For an administrator with NetID=jmackinn in the Computing and Information
For compatibility with "pre-Windows 2000" operating systems, the length of the "pre-Windows 2000", or NetBIOS, the account name is limited to 15 characters.
A Windows 2000 Active Directory group may be one of six types. Two broad categories, "security" and "distribution", define the general type of the group. Each of these two types is further defined as either "domain local", "global" or "universal". See the Microsoft paper Active Directory User, Computers and Groups for a more detailed explanation of Active Directory groups.
The UVM recommended naming standard for Active Directory security and distribution group names is:
|dddd||UVM six-letter department designator|
|tt||type of group ( ls, gs, us, ld, gd, ud ) See Note, below|
|group_name||descriptive name which explains the purpose of the group|
Active Directory group types are:
|group types (tt)|
|ls||domain local security|
|ld||domain local distribution|
Because Active Directory groups are replicated across the network, they must be populated in ways that minimize network replication.

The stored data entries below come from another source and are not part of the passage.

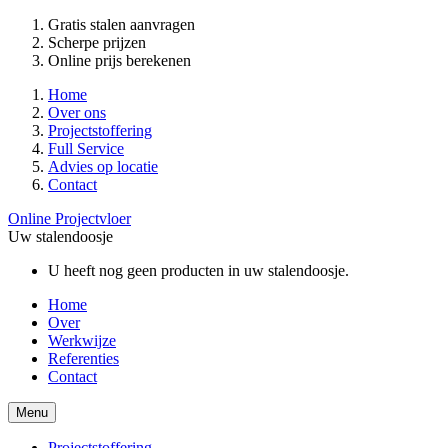
Gratis stalen aanvragen
Scherpe prijzen
Online prijs berekenen
Home
Over ons
Projectstoffering
Full Service
Advies op locatie
Contact
Online Projectvloer
Uw stalendoosje
U heeft nog geen producten in uw stalendoosje.
Home
Over
Werkwijze
Referenties
Contact
Menu
Projectstoffering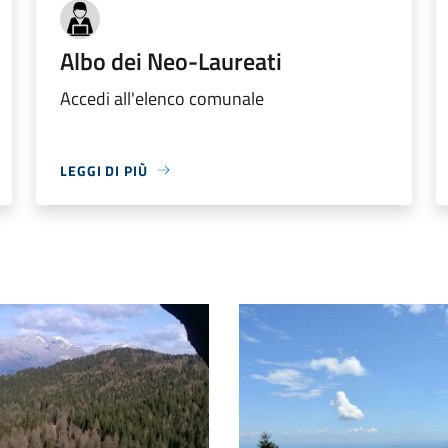
Albo dei Neo-Laureati
Accedi all'elenco comunale
LEGGI DI PIÙ
ontegal
Pian de le Femene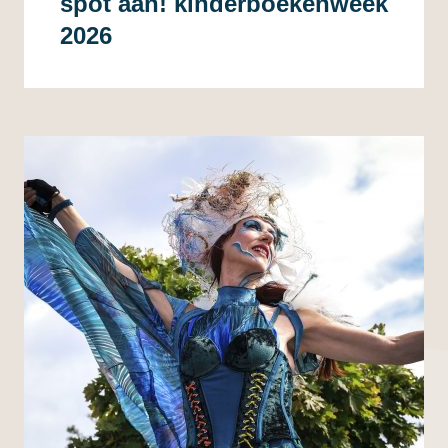
spot aan! kinderboekenweek
2026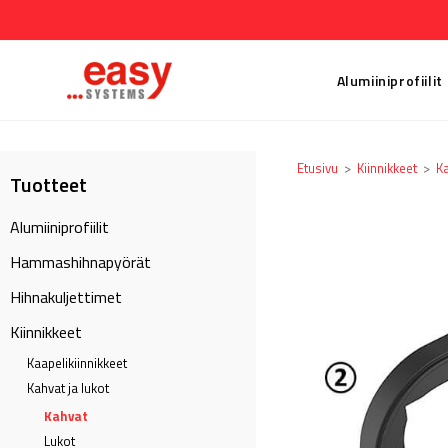
Alumiiniprofiilit
Etusivu
>
Kiinnikkeet
>
Ka
Tuotteet
Alumiiniprofiilit
Hammashihnapyörät
Hihnakuljettimet
Kiinnikkeet
Kaapeli­kiinnikkeet
Kahvat ja lukot
Kahvat
Lukot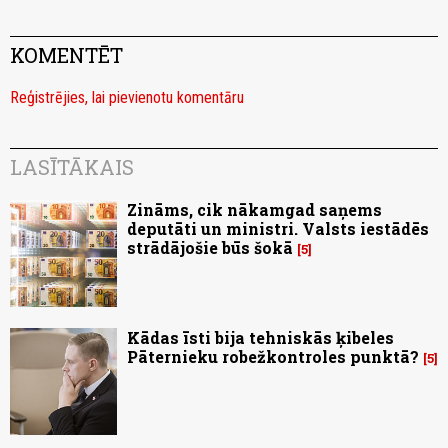
KOMENTĒT
Reģistrējies, lai pievienotu komentāru
LASĪTĀKAIS
Zināms, cik nākamgad saņems
deputāti un ministri. Valsts iestādēs
strādājošie būs šokā
5
Kādas īsti bija tehniskās ķibeles
Pāternieku robežkontroles punktā?
5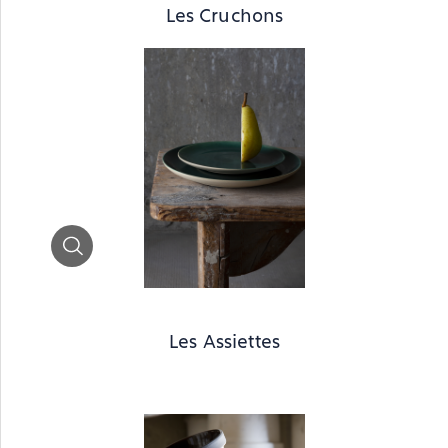
Les Cruchons
Zoom
Les Assiettes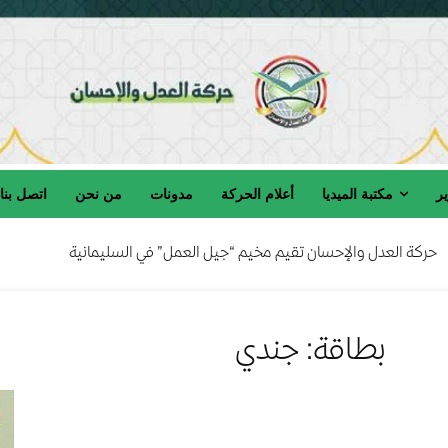
ير
مكتبة الميديا
أعلام الحركة
مدونات
من نحن
اتصل بنا
حركة العدل والإحسان تقيم مخيم “جيل العمل” في السليمانية
بطاقة: جندي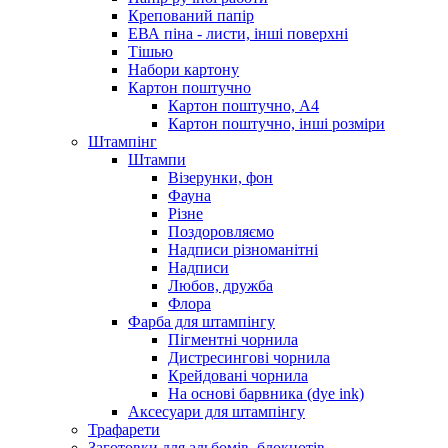
Крепований папір
ЕВА піна - листи, інші поверхні
Тішью
Набори картону
Картон поштучно
Картон поштучно, А4
Картон поштучно, інші розміри
Штампінг
Штампи
Візерунки, фон
Фауна
Різне
Поздоровляємо
Надписи різноманітні
Надписи
Любов, дружба
Флора
Фарба для штампінгу
Пігментні чорнила
Дистресингові чорнила
Крейдовані чорнила
На основі барвника (dye ink)
Аксесуари для штампінгу
Трафарети
Заготовки для альбомів, блокнотів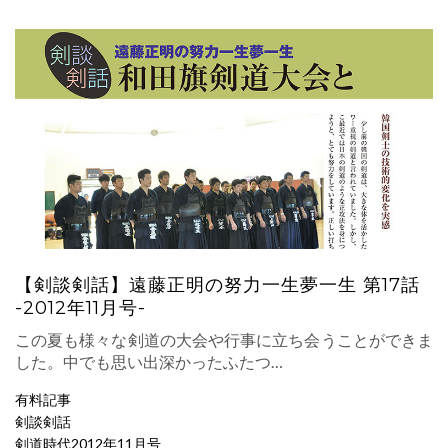
【剣談剣話】遠藤正明の努力一生夢一生 第17話
-2012年11月号-
この夏も様々な剣道の大会や行事に立ち会うことができま
した。中でも思い出深かったふたつ…
有料記事
剣談剣話
剣道時代2012年11月号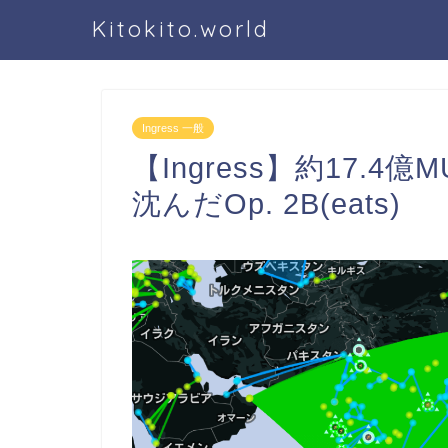
Kitokito.world
Ingress 一般
【Ingress】約17.
沈んだOp. 2B(eats)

Try to use global and domain local groups where possible. If you have a need to create a universal group, avoid populating the universal group with individual users. Instead, use the names of other groups to build the universal group membership.
Note: All group types in AD are displayed with the same group icon, which can be visually confusing. The Active Directory Users and Computers console does shows the group type field, however testing has shown that after making changes to an individual group, the user interface may no longer displays the group type field description. This can cause confusion and lead to error, which is why we include the group type as part of the group naming scheme. Using this scheme will help prevent Administrators from choosing the wrong group when they are managing groups within groups, in their own domain and across other domains.
The naming convention for Group Policy Objects is to use a six-letter department designator as a prefix for all Group Policy names. For instance, "CIT staff policy", or "BSAD Kalkin lab policy". Using Group Policy names prefixed with your departmental designator will reduce the likelihood that similarly named Group Policy objects will be confused with one-another.
Containers will named according to the managing department's six-letter descriptor.